Property-based embedding

The property-based embedding is based on the assumption that a protein’s biological function is primarily determined by the physicochemical charasteristics of amino acids in its sequence. These charasteristics includes hydrophobicity, polarity, charge, secondary structure, and so on. A pre-calculated multidimensional vector for each amino acid is applied to the entire sequence, therefore one sequence is represented by a matrix.


Fig 3. Different physicochemical properties for 20 amino acid types - Hydrophobicity (H), volumes of side chains of amino acids (VSC), polarity (P1), polarizability (P2), solvent-accessible surface area (SASA) and net charge index of side chains (NCISC).

Property-based embedding is very commonly used in the prediction of protein-protein interactions, mainly because those interactions are mainly driven by these encoded physicochemical properties. It is also used in protein classification tasks, because different protein functions may require different chemical properties. For example, keratin in our hair is very hydrophobic!

However, the problem with property-based embedding is two-fold. First, these manually picked physicochemical properties are just a subset of what the sequence really entails, and we are missing the other parts, which sometimes may be very important. Secondly, again we are missing the context information of each amino acid in the sequence, which makes property-based embedding not suitable for a number of structure-related tasks, because protein structures are highly dependent on the sequence context info!

Context-based embedding

In Word2Vec, a distributed representation of words was trained with hierarchical softmax and negative sampling in a neural network. It essentially “learns” the relationship between words by remembering similar words that occurs in similar context. This method can also be applied in protein sequences, but there is a small problem: what are the “words” in a protein sequence? Biologists often divide sequences into different parts (“domains”) based on their knowledge about this sequence’s structure/function, but computers have no idea. Therefore, a common way to break sequences in context-based embedding is to use the n-gram model.


Fig 4. Breaking a protein sequence into 3-grams.

Context-based embedding turned out to be very successful in many tasks, especially structure classification. It can tell proteins with confined structures apart from IDPs (intrinsically disordered proteins). IDPs is a very special class of proteins that we know very little about. It doesn’t fold into a stable structure yet play very important roles in biology. IDPs are quite diverse in sequence, yet can be fairly represented using context-based embedding.


Fig 5. Classification of folded proteins versus IDPs using context-based embedding.

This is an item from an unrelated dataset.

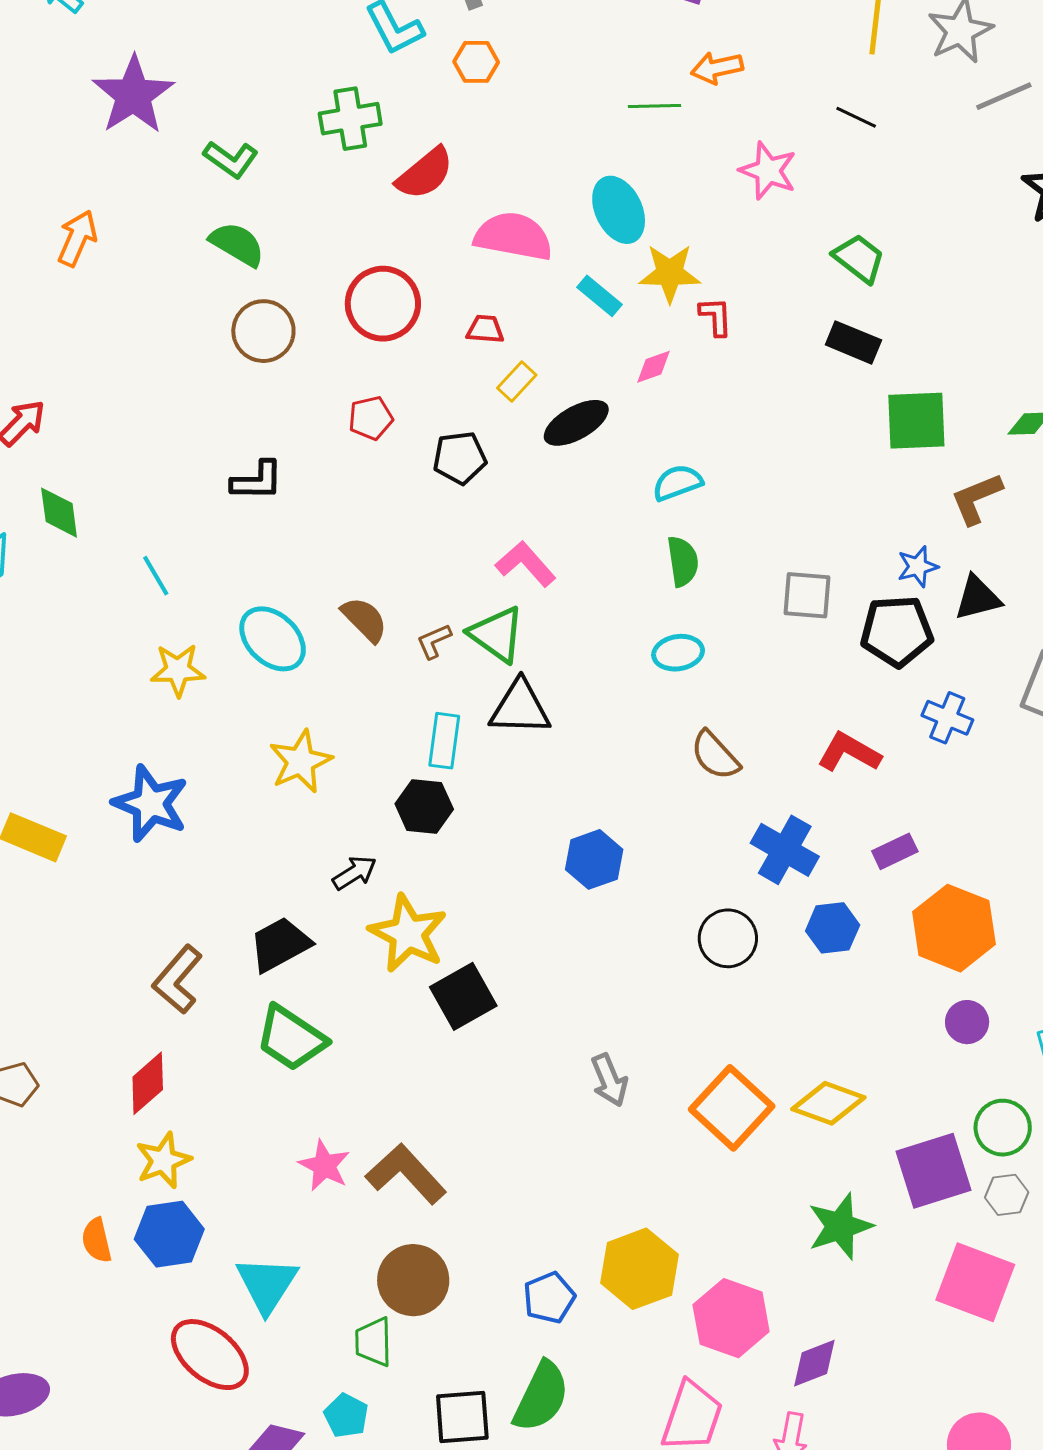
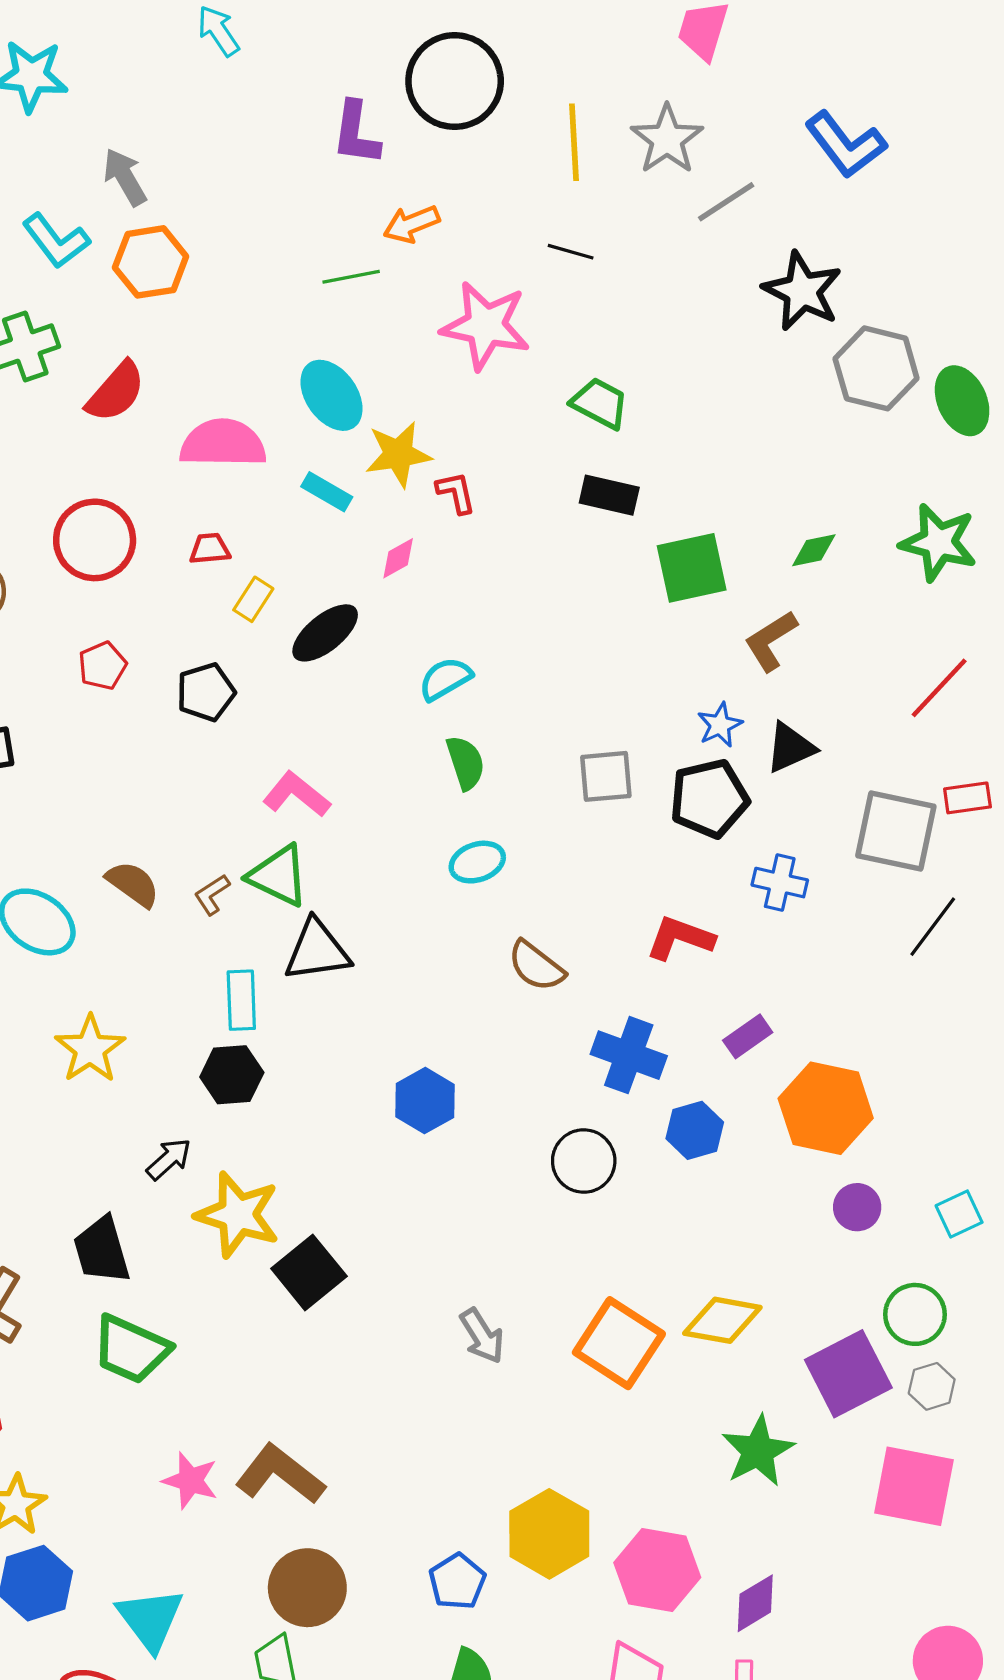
orange hexagon: (476, 62) -> (151, 262), size x1.5
pink star: (768, 171) -> (486, 326), size x1.4
black trapezoid: (280, 944) -> (102, 1250), turned -68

Context-based embedding is the current focus of many computational biologists (including me!) working on protein structure or function prediction. It is very powerful in these tasks and beyond, largely because context-based embedding is generally trained on massive datasets of proteins (there are 150,000,000+ sequences in uniprot), and therefore provides a lot of hidden information about a sequence! However, the downside of context-based embedding is interpretability. The datasets that it trains on are usually unlabeled, which means that we don’t really know why one “word” is next to another in the sequence, we just know that the statistics says so. A lot of efforts by scientist are being done in order to address this issue, and I will continue to introduce some of them (incluing my postdoc work) in the future.

References:

[1] https://medium.com/proteinqure/welcome-into-the-fold-bbd3f3b19fdd

[2] https://deepmind.com/blog/article/AlphaFold-Using-AI-for-scientific-discovery

[3] https://dmnfarrell.github.io/bioinformatics/mhclearning

[4] Zhou C, Yu H, Ding Y, Guo F, Gong XJ. Multi-scale encoding of amino acid sequences for predicting protein interactions using gradient boosting decision tree. PloS one. 2017;12(8).

[5] Asgari E, Mofrad MR. Continuous distributed representation of biological sequences for deep proteomics and genomics. PloS one. 2015;10(11).